Another of Confucius’ statements left a deep impression on me, which lead me to believe in his sincerity in attaining the Dao. “Teaching without writing; believing and fond of classics; striving by comparing myself with Lao Tse and ancestor Peng.” Learned men in this human society do not take Confucius’ clarifications of I-Ching seriously and thus state that these are superstitious ramblings. On the other hand, this cultivator of the orthodox Fa sees validity in these words, understands that Confucius was a genuine cultivator and truly believes that he saw Lao Tse and ancestor Peng as role models. Law Tse and ancestor Peng were cultivators in the Dao. Didn’t Master Li say, “After its cultivation reaches a very high level, Confucianism belongs to the Tao School; …” (From “The Falun Emblem” in Lecture Five of Zhuan Falun)?

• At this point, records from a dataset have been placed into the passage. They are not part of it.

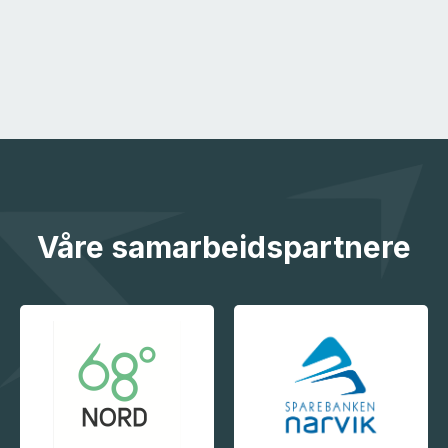
Våre samarbeidspartnere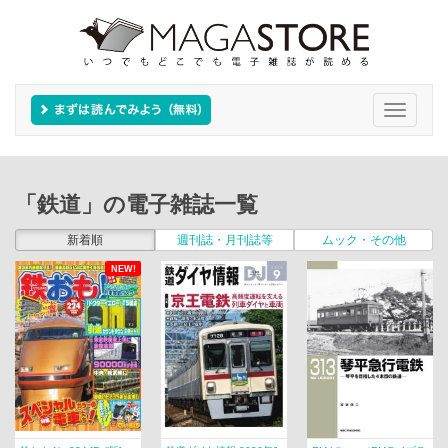
Toggle
navigati
「鉄道」の電子雑誌一覧
新着順
週刊誌・月刊誌等
ムック・その他
NEW!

When I view Confucius’ life of striving towards enlightenment, it’s clear that Confucius was not an enlightened being who came to spread the Fa in human society. Wasn’t he a politician, teacher, and ideologist before attaining the Dao and beginning his path of cultivation? Isn’t Confucius’ life similar to today’s Dafa disciples? Dafa disciples have received the orthodox Fa, can validate the Fa and came upon the path of cultivation with many human careers that they have or had. Dafa disciples come from different races, backgrounds, economic strata and walks of life. Just as Confucius’ story towards attaining the Dao was recorded, Dafa disciples’ discussions and articles will become records for the future. Today’s Dafa disciples will be the role models for future practitioners of the orthodox Fa. Many humans will attain the orthodox Fa in the future. Those of future generations will see the truth of the universe and come to understand the meaning of life. There will be many taking the path of cultivation and returning to their origins.